Today is Fathers Day and I had a show-stopping conversation with Morgan. His dad, my husband, passed away in 2006, when Morgan was 22. We were talking about choosing a partner for marriage.

Morgan said a thoughtful, tender thing to me, at least that’s what I heard. He said that he and his younger brother Alex have an idea of what a good marriage can be because of the way their parents, Clark and me, stayed together and remained committed to each other for over 25 years. That’s the model they have in mind, and they are looking for partners with which to do the same. But oh, my words are so clinical and cliché. His words were so very much more human, more Morgan.
Clark and I were truly each other’s best friend, there for each other, no question.
Morgan and I spoke about other things too – work, the addition, his cats, air conditioning, July 4th weekend, the cicadas. And then we hung up.
And then I began to worry.
In my efforts to make sure my sons are certain that Lee does not mean more to me than their father, have I led them to believe that Clark and I had a fairy-tale marriage? Will they be endlessly looking for fairy-tale relationships? As a young girl I believed in fairy-tale romances and marriages. As an older woman I believe in fairy-tale romances and marriages. But in-between I learned that it isn’t all lovey-dovey and happy til death do we part.
There were days during my marriage, and sometimes there were weeks or months when I wondered why or how or when. Do I really love him? Would I be happier with someone else? Am I trapped?
We never fought and I can’t remember ever raising our voices at each other. I’m pretty sure that is true. Two of the men I dated after his death, and the one that I am living with now get to that frenetic, shouting state so quickly.
Arguing with men, with anyone actually except my mother and a few employees (I loathe being in a supervisory position) was new to me, and very uncomfortable, and so I talked about it, trying to understand this hurtful dynamic in a relationship. One of my “dates” thought that Clark must have been hen-pecked. How else could he not have gotten angry with me since I was such a controlling, demanding woman? I don’t see that.
Clark was level-headed, calm, comforting. When I totally crashed the computer in our bookstore, leaving us without any inventory or purchase and sales records, he treated me gently and with concern as I walked around constantly crying, mute, and in a shadow for three weeks. Even when he was hurting with cancer, he found the way to help me through my anxiety and craziness over my mother’s violent and ugly onset of Alzheimer’s and the difficulty of getting her, her friends, and her independent living facility to accept the fact that she needed help.

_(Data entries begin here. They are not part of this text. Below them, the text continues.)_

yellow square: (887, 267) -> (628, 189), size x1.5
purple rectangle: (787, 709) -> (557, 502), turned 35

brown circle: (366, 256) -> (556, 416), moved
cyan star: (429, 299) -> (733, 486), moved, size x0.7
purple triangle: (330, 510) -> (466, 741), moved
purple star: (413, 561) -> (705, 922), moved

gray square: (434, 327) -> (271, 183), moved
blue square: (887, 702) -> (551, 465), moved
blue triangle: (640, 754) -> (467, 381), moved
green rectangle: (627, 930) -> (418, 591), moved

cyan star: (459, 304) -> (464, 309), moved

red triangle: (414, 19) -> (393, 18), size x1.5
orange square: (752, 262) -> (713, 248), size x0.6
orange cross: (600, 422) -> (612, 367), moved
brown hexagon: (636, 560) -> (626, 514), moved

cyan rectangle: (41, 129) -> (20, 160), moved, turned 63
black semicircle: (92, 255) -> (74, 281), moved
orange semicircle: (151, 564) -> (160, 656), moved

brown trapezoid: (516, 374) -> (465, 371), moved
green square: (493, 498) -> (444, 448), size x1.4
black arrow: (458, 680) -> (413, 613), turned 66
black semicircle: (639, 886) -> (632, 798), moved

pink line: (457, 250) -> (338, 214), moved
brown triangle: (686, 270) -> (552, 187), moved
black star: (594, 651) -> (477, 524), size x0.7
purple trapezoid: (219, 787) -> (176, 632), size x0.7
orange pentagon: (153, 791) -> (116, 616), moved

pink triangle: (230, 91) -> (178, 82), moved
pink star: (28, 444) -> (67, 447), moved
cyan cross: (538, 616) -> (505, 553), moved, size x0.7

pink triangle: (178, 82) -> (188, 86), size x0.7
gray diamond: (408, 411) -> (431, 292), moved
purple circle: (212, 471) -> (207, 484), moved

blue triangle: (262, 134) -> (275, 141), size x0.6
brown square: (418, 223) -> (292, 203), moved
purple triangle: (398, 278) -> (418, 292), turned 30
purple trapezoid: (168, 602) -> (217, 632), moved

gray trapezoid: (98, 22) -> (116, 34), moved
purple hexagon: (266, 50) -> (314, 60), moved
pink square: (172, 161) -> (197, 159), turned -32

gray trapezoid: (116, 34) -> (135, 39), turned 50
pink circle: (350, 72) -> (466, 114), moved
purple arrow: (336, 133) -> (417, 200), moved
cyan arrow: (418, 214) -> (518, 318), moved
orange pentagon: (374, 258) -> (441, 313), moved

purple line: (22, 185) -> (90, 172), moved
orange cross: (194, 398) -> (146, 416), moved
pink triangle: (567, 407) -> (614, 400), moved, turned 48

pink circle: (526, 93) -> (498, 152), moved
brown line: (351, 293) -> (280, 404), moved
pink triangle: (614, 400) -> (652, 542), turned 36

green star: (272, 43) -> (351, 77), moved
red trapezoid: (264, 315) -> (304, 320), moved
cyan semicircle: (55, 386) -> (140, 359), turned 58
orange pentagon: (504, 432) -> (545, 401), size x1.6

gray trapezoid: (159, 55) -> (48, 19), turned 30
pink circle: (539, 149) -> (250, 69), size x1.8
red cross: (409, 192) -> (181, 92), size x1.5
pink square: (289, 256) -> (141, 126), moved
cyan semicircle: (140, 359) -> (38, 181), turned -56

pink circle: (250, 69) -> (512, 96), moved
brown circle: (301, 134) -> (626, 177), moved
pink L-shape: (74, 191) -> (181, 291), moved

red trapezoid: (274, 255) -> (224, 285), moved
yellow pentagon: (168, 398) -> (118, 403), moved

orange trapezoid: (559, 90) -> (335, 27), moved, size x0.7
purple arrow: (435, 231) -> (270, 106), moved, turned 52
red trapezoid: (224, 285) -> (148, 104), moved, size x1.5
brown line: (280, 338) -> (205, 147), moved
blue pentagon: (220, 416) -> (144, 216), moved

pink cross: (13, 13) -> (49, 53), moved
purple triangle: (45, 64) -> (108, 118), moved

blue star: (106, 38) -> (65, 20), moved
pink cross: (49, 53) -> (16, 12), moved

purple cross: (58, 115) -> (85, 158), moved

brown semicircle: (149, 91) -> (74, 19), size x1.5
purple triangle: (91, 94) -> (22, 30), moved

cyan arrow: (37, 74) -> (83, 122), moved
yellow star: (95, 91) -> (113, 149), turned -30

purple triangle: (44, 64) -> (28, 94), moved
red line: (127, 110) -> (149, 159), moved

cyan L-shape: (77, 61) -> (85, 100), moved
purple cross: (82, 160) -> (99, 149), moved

Another one of my “dates” thought that Clark must have been a saint. I don’t see that either.
Lee doesn’t analyze. He just knows that we are both a little bit (hah) high strung, and get frustrated easily. Of course, I think he is the provocateur, but we won’t go there. If we’re not laughing at ourselves in an hour, we kiss and make up in the morning. We know we’ve got a good thing going and we aren’t going to let our big fat egos and our insecurities mess it up.
Clark and I may have talked and discussed, compromised, but I don’t even remember doing that. We just thought the same way. We successfully owned and operated two small businesses together. We built one house and did major improvements on two others. I guess we were a good match.
When we were courting he had a dream of sailing around the world. This sounded like heaven to me. After several years I realized this was definitely just a dream. He was much too cautious, too responsible, and he had a nightmare of an experience sailing the Marion Bermuda Race in 1979.
Only once did I see him lose it.
That was right after Morgan was born. He had recently changed jobs, and had given up smoking. Who knows exactly what brought on the anxiety attack that sent him to the hospital and then to bed for months. If ever I would have left him, it would have been then. But somehow both he and I got through it. Yes, he did get stuck when he was diagnosed, but who wouldn’t, and he soon started looking for answers.
Later on, as he got sicker and weaker with his non-Hodgkins, our life got smaller and smaller, but it was actually a dream. We were living in a 200 year old home that smiled on us. We hardly ever left it. Our children were off on their own.
It felt to me as if I was getting to know a new Clark. We spoke of what was happening to him and what would become of me. We were delving into places that we never had entered before. We were falling in love again.
Perhaps I have rewritten history for myself and for my boys. It is hard when you are juggling jobs and children to take the time to love each other. As I look back now, which I am so lucky to be able to do, I wish we had taken more time for ourselves and were more expressive of our feelings. At the time I was proud of our stoicism. It seemed to me that we just understood we were with each other and we didn’t have to prove it to each other over and over. And I think he felt the same. We never doubted.
We were fortunate we had a quiet, close time at the end of Clark’s life. He made it possible. He is the one who wanted us to buy that big, rambling house – a bear to maintain – on nine acres which needed constant mowing and care. I wanted to say “No. We don’t need an apple orchard. What are you crazy? All that spraying, all that work?”
But because I knew I had another life on the way, I would have done anything with him.